Thomas was diagnosed with hemophilia 66 years ago when he was just a baby. He and his older brother were both born with the inherited bleeding disorder where the blood does not clot properly. So were several of his cousins. His mother and his mother’s sister were both carriers.
“At that time, there was no such thing as hematology,” he says. “Our family doctor was our hematologist.”
Thomas grew up in Edmonton in a family of five children. His parents helped him and his brother understand their limits – no gym class at school, no organized sports, no roughhousing. Still, their childhood antics landed them both in the hospital – a lot.
“My mom might have spent more time in the hospital than some of the nurses,” Thomas says. “It must have been tough bringing up two rock-throwing hemophiliacs – especially when we were throwing rocks at each other.”
At that time, when he needed treatment it meant a transfusion of whole blood.
50 years of interdisciplinary care
In the late 1980s Thomas moved to the Lower Mainland and got involved with the Adult Bleeding Disorders Program of BC/Yukon, then located at Vancouver General Hospital and now housed at St. Paul’s Hospital.
Since 1972, the program has provided specialist interdisciplinary care to people with inherited bleeding disorders across BC and the Yukon, such as hemophilia and von Willebrand Disease. The care team is comprised of four part-time physicians, two Nurse Practitioners, a physiotherapist, care coordinator, clerk, research assistant and a social worker. Outpatient clinics are held at St. Paul’s and in four outreach locations: Kelowna, Nanaimo, Prince George and Victoria. Many specialists at Providence have developed some familiarity with the conditions and contribute to the outcomes achieved.
Hemophilia is an inherited disorder that affects the body’s ability to produce one of two types of clotting factors: either factor VIII (8), which is hemophilia A (the most common type); or factor IX (9), which is hemophilia B.

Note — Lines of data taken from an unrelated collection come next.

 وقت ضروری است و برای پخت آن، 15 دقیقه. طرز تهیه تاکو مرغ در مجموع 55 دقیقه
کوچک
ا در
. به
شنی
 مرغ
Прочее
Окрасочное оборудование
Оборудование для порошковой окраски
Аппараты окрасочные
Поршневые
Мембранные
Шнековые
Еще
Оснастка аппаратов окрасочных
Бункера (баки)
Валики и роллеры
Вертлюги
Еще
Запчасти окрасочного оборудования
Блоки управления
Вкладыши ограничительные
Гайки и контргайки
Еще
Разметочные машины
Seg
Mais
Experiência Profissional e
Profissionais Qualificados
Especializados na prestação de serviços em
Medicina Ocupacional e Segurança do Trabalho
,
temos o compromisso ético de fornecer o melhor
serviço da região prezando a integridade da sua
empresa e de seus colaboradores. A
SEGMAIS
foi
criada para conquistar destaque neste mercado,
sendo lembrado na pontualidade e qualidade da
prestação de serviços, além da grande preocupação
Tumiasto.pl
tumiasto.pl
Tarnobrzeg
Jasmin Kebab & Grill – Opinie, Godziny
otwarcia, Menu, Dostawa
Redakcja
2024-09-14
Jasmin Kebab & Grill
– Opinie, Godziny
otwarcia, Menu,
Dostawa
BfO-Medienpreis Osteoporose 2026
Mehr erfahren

“That inability to produce the coagulation factors creates a spectrum of bleeding symptoms that can range from severe and life-threatening, showing up early in life, to those that appear in a less dramatic way and can sometimes be missed by patients, families and medical professionals for years,” explains program Medical Director Dr. Shannon Jackson.

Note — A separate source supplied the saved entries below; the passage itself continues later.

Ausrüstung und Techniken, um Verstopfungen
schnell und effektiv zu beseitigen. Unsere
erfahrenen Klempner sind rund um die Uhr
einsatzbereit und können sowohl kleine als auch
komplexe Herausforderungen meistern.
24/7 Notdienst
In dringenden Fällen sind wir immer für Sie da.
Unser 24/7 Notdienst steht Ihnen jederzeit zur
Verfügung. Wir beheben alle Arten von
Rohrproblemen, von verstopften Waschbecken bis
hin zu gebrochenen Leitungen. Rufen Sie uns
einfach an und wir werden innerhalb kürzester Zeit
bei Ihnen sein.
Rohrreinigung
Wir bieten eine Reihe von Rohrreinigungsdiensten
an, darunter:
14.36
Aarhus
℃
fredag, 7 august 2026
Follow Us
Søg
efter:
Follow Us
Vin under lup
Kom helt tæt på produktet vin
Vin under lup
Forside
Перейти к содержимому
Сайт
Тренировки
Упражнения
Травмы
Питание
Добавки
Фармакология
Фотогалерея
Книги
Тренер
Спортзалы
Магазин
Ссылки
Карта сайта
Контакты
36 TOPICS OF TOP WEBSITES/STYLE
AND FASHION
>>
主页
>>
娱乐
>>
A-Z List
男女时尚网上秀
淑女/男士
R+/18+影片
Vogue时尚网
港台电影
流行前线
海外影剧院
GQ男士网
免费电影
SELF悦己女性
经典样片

Patients are treated with a number of strategies including self-infusion of the clotting factors they are missing, or increasingly using novel treatments that provide protection from bleeding.

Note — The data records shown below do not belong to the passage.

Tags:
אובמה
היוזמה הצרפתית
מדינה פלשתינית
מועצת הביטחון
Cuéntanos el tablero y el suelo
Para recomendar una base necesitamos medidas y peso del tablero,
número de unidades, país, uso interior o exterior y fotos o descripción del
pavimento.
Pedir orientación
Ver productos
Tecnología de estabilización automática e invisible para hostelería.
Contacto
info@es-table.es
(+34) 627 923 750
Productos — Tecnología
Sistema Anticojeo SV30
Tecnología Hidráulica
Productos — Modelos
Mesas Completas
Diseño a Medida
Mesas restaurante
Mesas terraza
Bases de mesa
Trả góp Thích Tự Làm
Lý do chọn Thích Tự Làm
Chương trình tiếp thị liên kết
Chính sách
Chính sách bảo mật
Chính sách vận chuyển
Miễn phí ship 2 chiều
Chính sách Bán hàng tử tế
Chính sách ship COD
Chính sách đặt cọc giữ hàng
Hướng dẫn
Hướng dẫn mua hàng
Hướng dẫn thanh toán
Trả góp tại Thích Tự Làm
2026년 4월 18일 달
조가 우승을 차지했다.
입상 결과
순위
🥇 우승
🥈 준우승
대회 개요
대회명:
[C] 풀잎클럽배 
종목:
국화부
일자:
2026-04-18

The program follows over 750 patients with bleeding disorders; about 350 of those patients have hemophilia. With an estimated 400-plus adult hemophilia patients in the province, the clinic endeavours to reach those who are undiagnosed or unreferred.
“Attention is needed quickly if bleeding occurs along with preventative care around major and minor procedures or injuries, regardless of whether patients have a severe or mild classification. Also, patients and care providers should be careful about the word ‘mild’ because it implies nothing bad can happen,” Dr. Jackson says. “But bad things can happen when patients with mild hemophilia experience bleeds and have no access to expert care. There are survival benefits for all patients with hemophilia attributed to having this model of care.”
‘Not even the same disease anymore’
Today, Thomas is treated with a new drug called Hemlibra which prevents or reduces the frequency of bleeding episodes. He orders the product through St. Paul’s and gives himself a weekly injection in the comfort of his own home.
While recovering from knee surgery, he’s also using something called Factor VIIa, a man-made protein used to stop bleeding of injuries by helping the blood to clot. He can administer this at home intravenously as needed.
Hemlibra, along with the use of Factor VIIa and the work of his care team at St. Paul’s, made it possible for Thomas to finally get his knee surgery. His inhibitor to Factor VIII (8) – the very factor in which he is deficient – had previously precluded him from undergoing surgery.
Although Thomas still has to exercise caution day to day, advancements in hemophilia research and therapies have been life-changing.
“Things have changed so much,” he says. “It’s not even the same disease anymore.”